Because however bad it was, it was always packed, its idyllic setting somehow cancelling out however long you had to queue for a table or wait for a drink at the bar.

And yet this did nothing to dispel the endless succession of tourists who treated it like Oxfordshire's Holy Grail. But thank God, someone has seized the bull by the horns and decided to make eating at The Trout a pleasant experience.

On visiting one Wednesday night, having only been able to secure a table at 8.45pm (you have to book now) and finding the car park as rammed as usual, I assumed the worst. However, as soon as I entered via the new door at the back - one can no longer get in via the metal gate at the river, which used to jam up the patio eating area - I was impressed.

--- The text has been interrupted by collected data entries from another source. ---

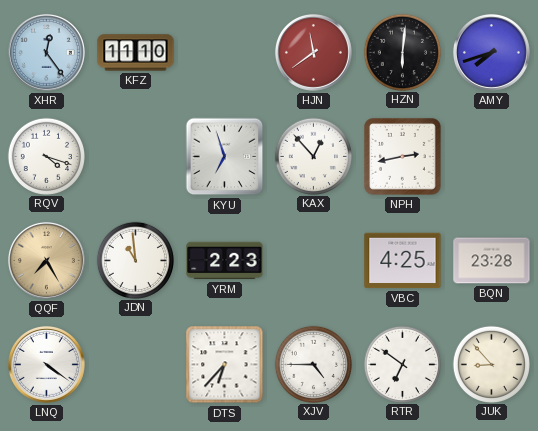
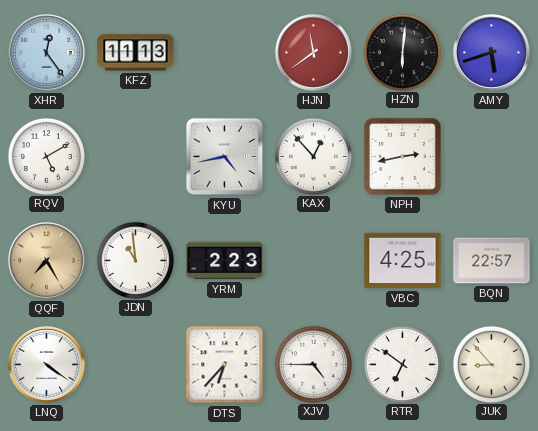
KFZ: 11:10 -> 11:13
AMY: 7:42 -> 5:42
RQV: 4:18 -> 5:10
KYU: 6:57 -> 4:43
BQN: 23:28 -> 22:57
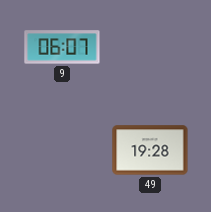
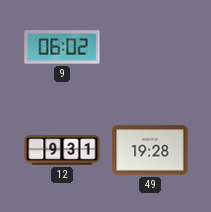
9: 06:07 -> 06:02
12: none -> 9:31
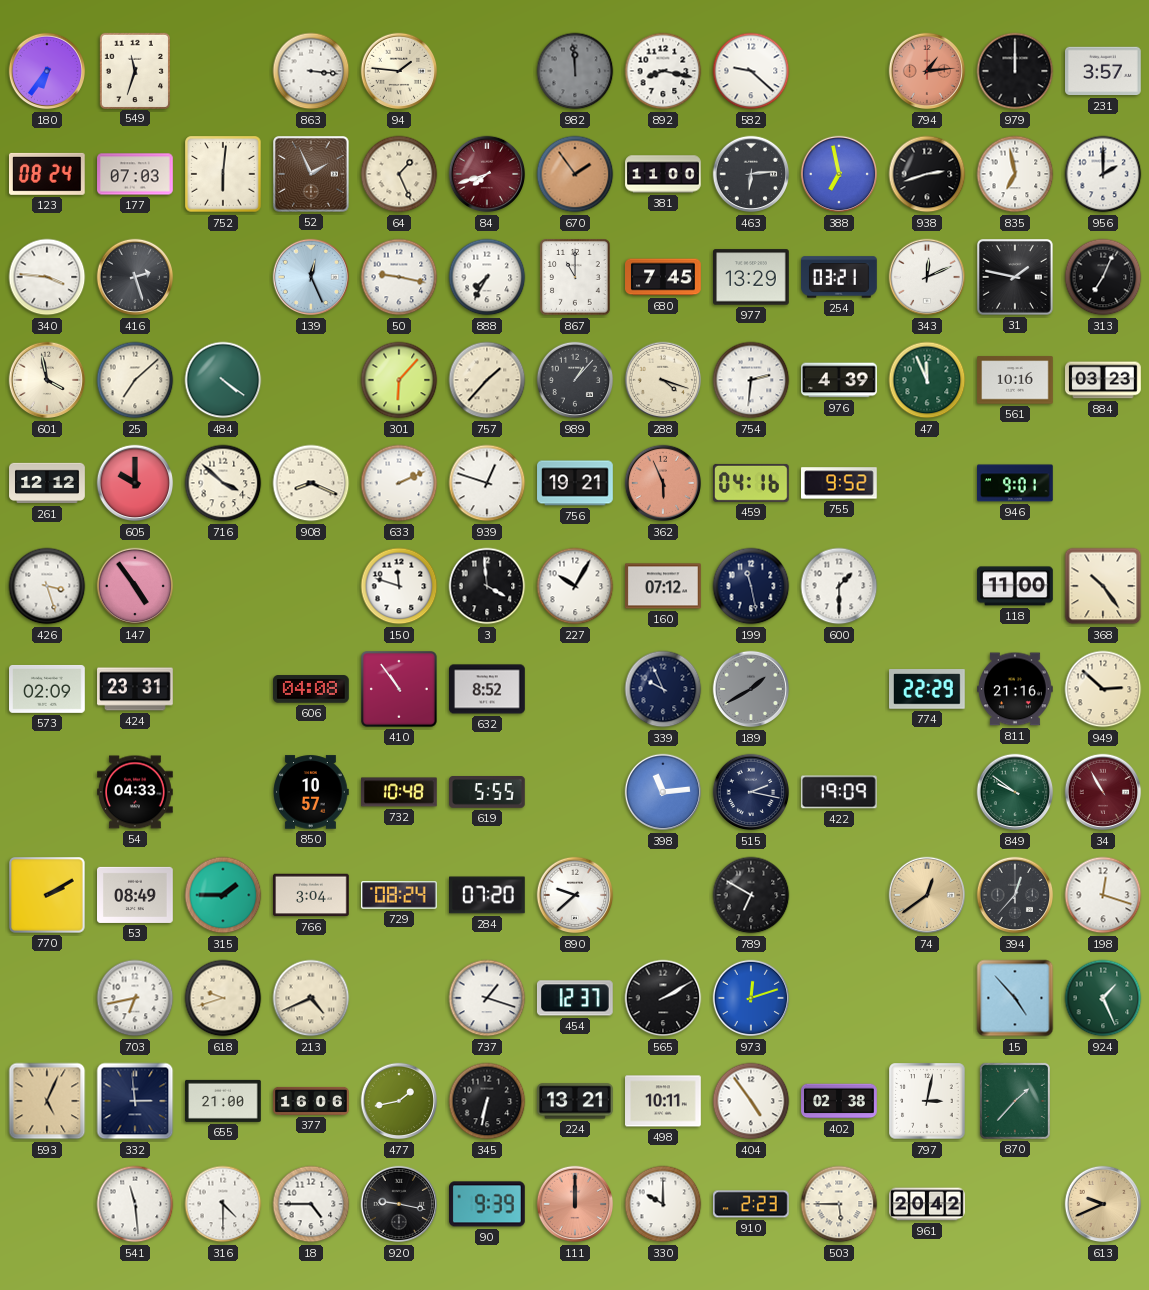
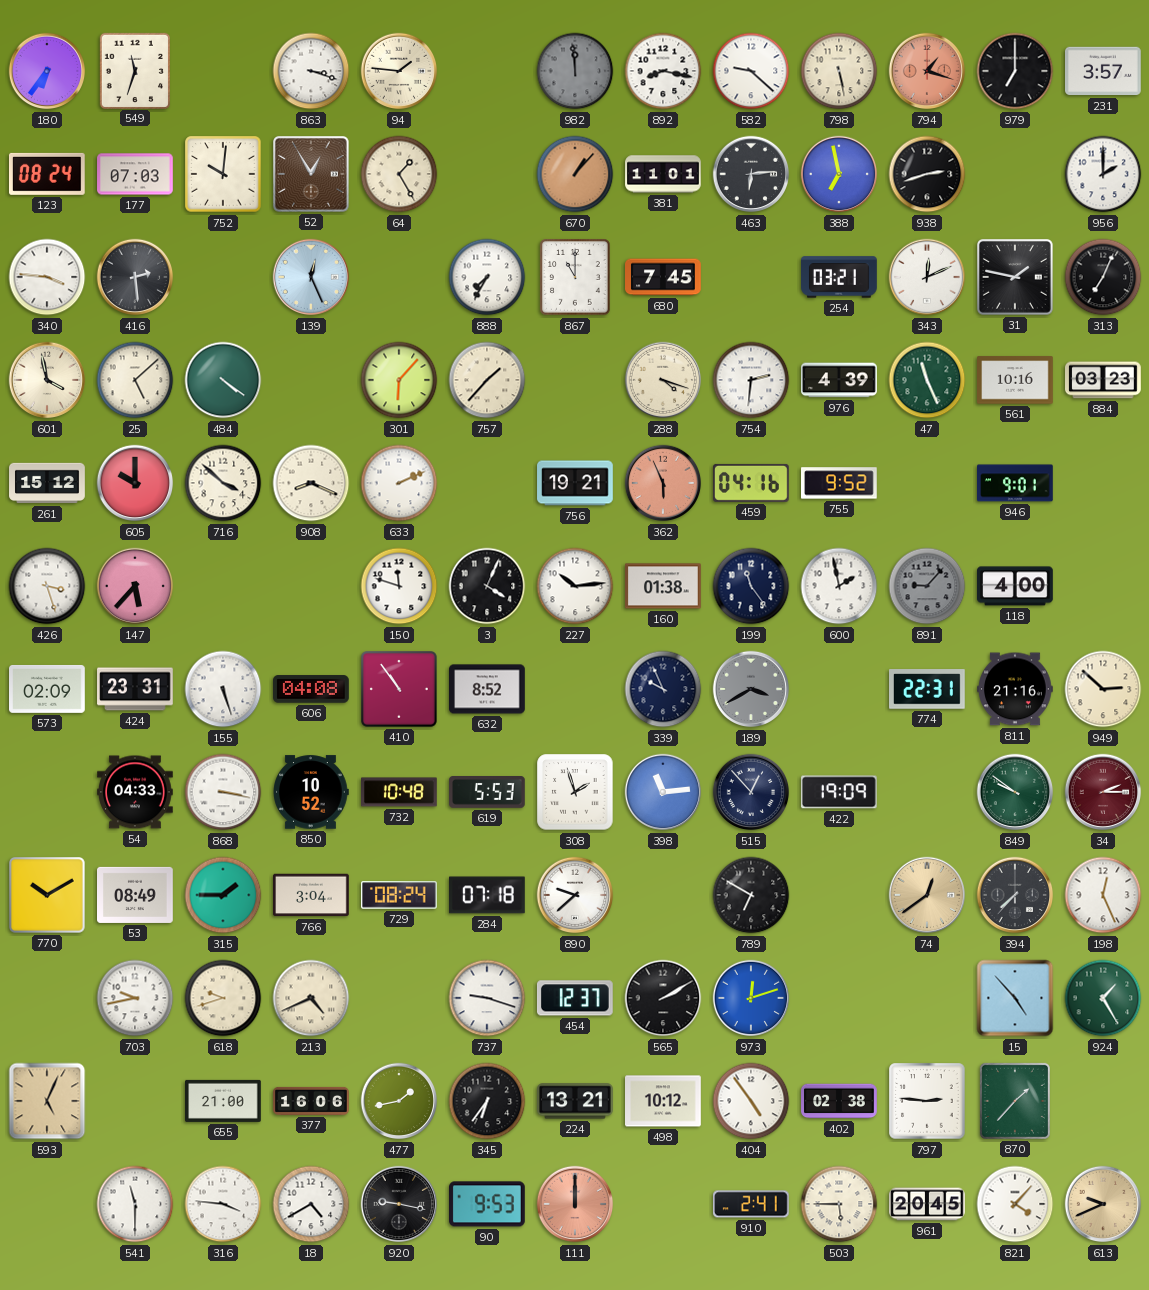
863: 3:16 -> 3:18
798: none -> 5:28
794: 1:14 -> 1:18
979: 12:00 -> 7:00
752: 6:01 -> 10:01
52: 1:56 -> 12:55
64: 1:26 -> 1:25
84: 7:42 -> none
670: 1:54 -> 1:07
381: 11:00 -> 11:01
835: 6:58 -> none
416: 2:27 -> 2:29
50: 9:17 -> none
977: 13:29 -> none
25: 7:08 -> 5:08
989: 1:07 -> none
47: 11:56 -> 11:26
261: 12:12 -> 15:12
939: 12:48 -> none
147: 4:54 -> 5:37
3: 3:59 -> 4:04
227: 10:05 -> 10:14
160: 07:12 -> 01:38
199: 11:28 -> 11:24
600: 1:30 -> 1:58
891: none -> 9:07
118: 11:00 -> 4:00
368: 10:24 -> none
155: none -> 5:27
189: 1:40 -> 3:40
774: 22:29 -> 22:31
868: none -> 3:17
850: 10:57 -> 10:52
619: 5:55 -> 5:53
308: none -> 1:57
515: 2:17 -> 12:53
34: 10:55 -> 2:15
770: 2:10 -> 10:10
284: 07:20 -> 07:18
394: 12:37 -> 7:37
198: 12:18 -> 12:26
703: 6:43 -> 9:43
737: 1:18 -> 9:18
924: 1:26 -> 1:25
332: 2:59 -> none
345: 6:32 -> 6:36
498: 10:11 -> 10:12
797: 3:02 -> 2:46
541: 11:29 -> 11:30
316: 4:30 -> 3:46
18: 4:45 -> 4:40
90: 9:39 -> 9:53
330: 10:00 -> none
910: 2:23 -> 2:41
961: 20:42 -> 20:45
821: none -> 4:07
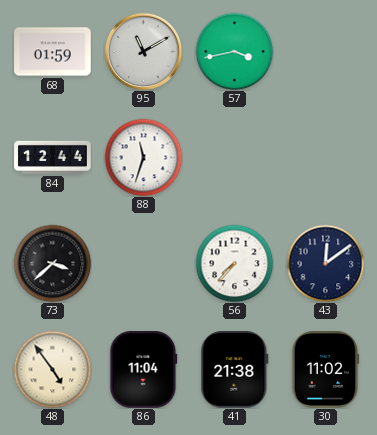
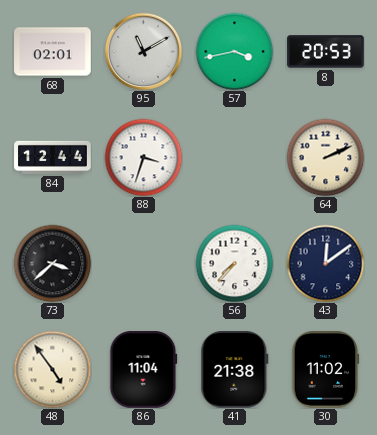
68: 01:59 -> 02:01
8: none -> 20:53
88: 11:33 -> 3:33
64: none -> 2:11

Standing in the tastefully decorated foyer where you can either wait to be seated or move to the bar, you are instantly heartened.

Gone is the dark wood interior and the tiny huddled rooms in which you couldn't even swing a mouse, let alone a cat. The new decor is airy, elegant, calm and huge. They can feed 100 inside and 100 out.

The menu is exciting and offers something for everyone, from oven fired pizzas to posh bangers and mash, steak and frites to smoked trout salad. But could The Trout deliver?

Yes, was the answer, much to our surprise, when we visited. We were seated in a charming room, ordered and served without a hitch.

The other people in the pub were a varied lot in terms of age and (it seemed) class. I know some regulars have been moaning that the Trout isn't a 'proper' watering hole any more, but the fact is the place was packed - and attracting young customers too, which must please the management. Pubgoers these days don't just want beer and a packet of peanuts - times have changed.

WHAT DID YOU HAVE? We tried the roasted mushrooms, pinot grigio, cream, garlic and bruschetta starter and a seared beef carpaccio, parmesan and rocket. Then followed the pork chops with frites, fresh vegetables and Béarnaise sauce and a mozzarella, tomato and basil oil pizza, completed by a shared nougat parfait with hazlenut brittle - and it all went without a blip.

WHAT DID YOU THINK? There was nothing earth-shatteringly innovative, but it was all quite acceptable. If I was being pernickety, I'd say the meat made up for in quantity what it lacked in flavour, in both the beef and pork, and the mushroom sauce with the starter lacked the piquancy I'd expected.

One niggle was that at the bar we couldn't put our drinks on the tab - we had to pay there and then.

VERDICT: Generally the meal was fun, and the management have not only sorted out the kitchen, but more importantly, the system.

We emerged having had a great evening with a bill totalling about £50 for two, with a bottle of wine. The Trout is back in business.